Tabii, Sayın Başkanın açılış konuşmasında, özellikle Sayın Genel Başkanımıza yapılan o alçakça saldırıya değinmesi ve geçmiş olsun dileklerini iletmesi de çok önemli. Kendisine teşekkür ederiz, sağ olsun.

Değerli arkadaşlar, çok kritik bir gündemle toplandık. HSK'nin yapısının nasıl olacağı, nasıl şekilleneceği Türkiye'deki en önemli siyasi tartışmaların başında gelir çünkü "Yargı tarafsız ve bağımsız." diyoruz ama yargının bağımsız ve tarafsız olmasının en önemli ölçütü yargıçların, savcıların, birinci dereceden özlük işlerini yürüten kurumun gerçekten bağımsız ve tarafsız olmasıyla birebir ilişkilidir. Dolayısıyla gerçekten, eğer biz yargıda bağımsızlığı, tarafsızlığı sağlayacaksak bunun birinci yolu, HSK'nin ortak akılla, nitelikli çoğunlukla, çoğulculukla, kapsayıcılıkla ve özellikle de yargıya, yargıçlık mesleğine katkı verecek liyakatin tercih edilmesiyle ulaşabileceğimizi öngörmek zorundayız.

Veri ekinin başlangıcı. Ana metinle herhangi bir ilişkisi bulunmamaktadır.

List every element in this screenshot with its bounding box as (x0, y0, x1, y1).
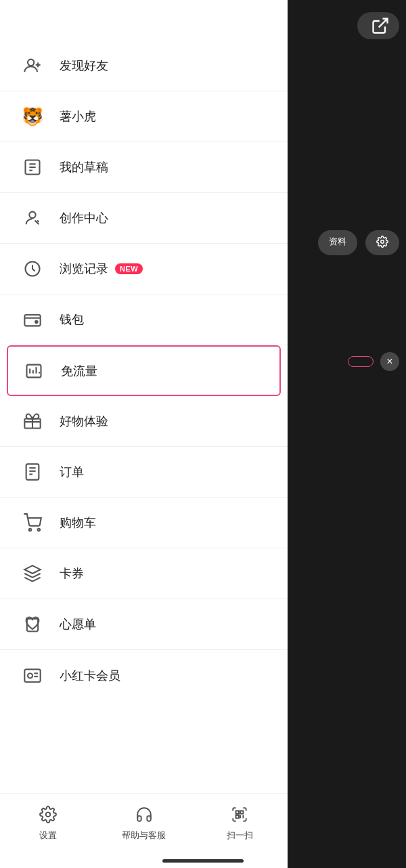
menu-label-my-drafts: 我的草稿 (60, 159, 108, 175)
scan-tab-icon (229, 804, 250, 825)
data-free-icon (22, 359, 46, 383)
menu-label-orders: 订单 (60, 464, 84, 480)
gear-tab-icon (37, 804, 59, 825)
menu-item-find-friends[interactable]: 发现好友 (0, 41, 288, 91)
menu-list: 发现好友🐯薯小虎我的草稿创作中心浏览记录NEW钱包免流量好物体验订单购物车卡券心… (0, 41, 288, 794)
right-panel: 资料 × (288, 0, 406, 868)
history-icon (20, 257, 45, 281)
bottom-tab-help[interactable]: 帮助与客服 (96, 804, 192, 842)
cart-icon (20, 511, 45, 535)
menu-item-browse-history[interactable]: 浏览记录NEW (0, 244, 288, 295)
bottom-tab-label-help: 帮助与客服 (122, 829, 166, 842)
menu-label-wishlist: 心愿单 (60, 616, 96, 632)
svg-point-22 (29, 529, 32, 531)
wishlist-icon (20, 612, 45, 636)
menu-label-coupons: 卡券 (60, 565, 84, 582)
tiger-icon: 🐯 (20, 104, 45, 129)
menu-item-wallet[interactable]: 钱包 (0, 295, 288, 345)
set-background-btn[interactable] (357, 12, 399, 39)
svg-point-23 (38, 529, 41, 531)
svg-point-8 (29, 212, 35, 218)
external-link-icon (371, 16, 390, 35)
svg-rect-10 (24, 315, 40, 326)
svg-rect-30 (236, 811, 239, 814)
share-area: × (348, 352, 399, 371)
bottom-tab-scan[interactable]: 扫一扫 (191, 804, 288, 842)
order-icon (20, 460, 45, 484)
menu-label-find-friends: 发现好友 (60, 58, 108, 74)
menu-label-creation-center: 创作中心 (60, 210, 108, 226)
drafts-icon (20, 155, 45, 179)
menu-label-shu-xiao-hu: 薯小虎 (60, 108, 96, 125)
menu-item-shopping-cart[interactable]: 购物车 (0, 498, 288, 548)
menu-item-wishlist[interactable]: 心愿单 (0, 599, 288, 650)
menu-label-wallet: 钱包 (60, 311, 84, 328)
headset-tab-icon (133, 804, 155, 825)
menu-label-free-data: 免流量 (61, 363, 97, 379)
bottom-tab-label-scan: 扫一扫 (227, 829, 253, 842)
bottom-tab-label-settings: 设置 (39, 829, 57, 842)
menu-item-free-data[interactable]: 免流量 (7, 345, 281, 396)
svg-rect-31 (240, 811, 243, 814)
svg-rect-12 (27, 364, 41, 377)
close-button[interactable]: × (380, 352, 399, 371)
svg-point-29 (46, 812, 51, 817)
wallet-icon (20, 307, 45, 332)
person-add-icon (20, 53, 45, 78)
svg-point-11 (35, 321, 38, 324)
svg-point-0 (381, 240, 384, 244)
bottom-tab-settings[interactable]: 设置 (0, 804, 96, 842)
menu-item-good-experience[interactable]: 好物体验 (0, 396, 288, 447)
coupon-icon (20, 561, 45, 586)
menu-label-shopping-cart: 购物车 (60, 515, 96, 531)
home-indicator (162, 859, 244, 863)
menu-item-membership[interactable]: 小红卡会员 (0, 650, 288, 701)
svg-point-1 (28, 60, 34, 66)
menu-item-my-drafts[interactable]: 我的草稿 (0, 142, 288, 193)
drawer-top-spacer (0, 0, 288, 41)
create-icon (20, 206, 45, 230)
settings-pill-btn[interactable] (365, 230, 399, 255)
gift-icon (20, 409, 45, 433)
menu-label-browse-history: 浏览记录 (60, 261, 108, 277)
profile-btn[interactable]: 资料 (318, 230, 357, 255)
menu-item-shu-xiao-hu[interactable]: 🐯薯小虎 (0, 91, 288, 142)
menu-item-creation-center[interactable]: 创作中心 (0, 193, 288, 244)
share-button[interactable] (348, 356, 374, 367)
menu-label-membership: 小红卡会员 (60, 668, 120, 684)
menu-item-coupons[interactable]: 卡券 (0, 548, 288, 599)
mid-actions: 资料 (318, 230, 399, 255)
member-icon (20, 664, 45, 688)
menu-label-good-experience: 好物体验 (60, 413, 108, 429)
bottom-bar: 设置帮助与客服扫一扫 (0, 794, 288, 868)
svg-point-26 (28, 673, 32, 678)
svg-rect-18 (26, 464, 39, 479)
gear-small-icon (376, 236, 388, 248)
svg-rect-32 (236, 815, 239, 818)
drawer-panel: 发现好友🐯薯小虎我的草稿创作中心浏览记录NEW钱包免流量好物体验订单购物车卡券心… (0, 0, 288, 868)
top-actions (357, 12, 399, 39)
new-badge: NEW (115, 263, 143, 274)
menu-item-orders[interactable]: 订单 (0, 447, 288, 498)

Ben sizleri biraz 2017'ye götürmek istiyorum. Çok az sayıda arkadaşımızla o sırada orada görev yapmıştık, bizim açımızdan son derece kritik bir süreçti, yoğun bir süreçti ama o süreç içerisinde maalesef bizler haklı çıktık. Türkiye'de demokrasinin o az kalan kırıntılarının da neredeyse tarihe gömüldüğünü, parlamenter sistemin böylesine yok edilmesiyle kuvvetler ayrılığının bitirileceğini, "Cumhurbaşkanlığı hükûmet sistemi" adı altında üretilmiş bu ucube sistemin, neye benzediği belli olmayan sistemin sonunda kuvvetlerin birliğine geleceğini ve o seçilecek kişinin yasamayı, yürütmeyi ve yargıyı birebir belirleyeceğini söylemiştik ve maalesef süreç içerisinde haklı çıktığımızı da üzülerek gördük. Tabii, o tutanakları da inceledim, elimde de var HSK'yle ilgili maddeler görüşülürken neler konuşulmuş diye. Tabii, bütünü üzerinde konuşurken de çok ayrıntılı konuşmuştuk. Buraya gelen hükûmet sisteminin bir tek adam rejimi olduğunu, bir diktatöryal rejim olduğunu ve âdeta cumhuriyetimizi monarşiye döndürecek bir taslak olduğunu ifade etmiştik o süreçte de. HSK maddesinde yani o zaman gelen bu 14'üncü maddede de özellikle 2010 referandumundan sonra FETÖ'cülerin sizin iktidarınız eliyle yargıya yerleştirilmiş olması ve o yargıya yerleştirilenlerin darbe sürecinde aktif rol oynamaları ve oradan çıkardığınız o yarım yamalak dersle 2017 Anayasa değişikliğini de onun üzerinden "Bir şekilde yargıyı ele geçirelim, kendimize göre dizayn edelim ve tek adam rejimini istisnasız, koşulsuz, katıksız inşa edelim." kaygısı olduğunu görmüştük. 2017'de 18 madde değişti ve güçler ayrılığı tamamen yok edildi. Tabii görüyoruz ki yüksek mahkeme kararlarına, Anayasa Mahkemesi kararlarına, AİHM kararlarına da uymamakta direnen ve Anayasa'yı çiğnemeyi, Anayasa maddelerini kendi günlük ihtiyaçlarına göre yorumlamayı alışkanlık hâline getirmiş bir siyasi iktidar ve bir anlayışla karşı karşıyayız. Tabii, yeri gelmişken, bu 2017 referandumunun, OHAL koşullarında gerçekleştirilmiş, demokrasinin en temel koşullarının bile göz ardı edildiği bir süreçte, bir baskı ortamında ve şaibeli bir şekilde geçirildiğini de kayıtlara bir kez daha geçirmekte yarar görüyorum.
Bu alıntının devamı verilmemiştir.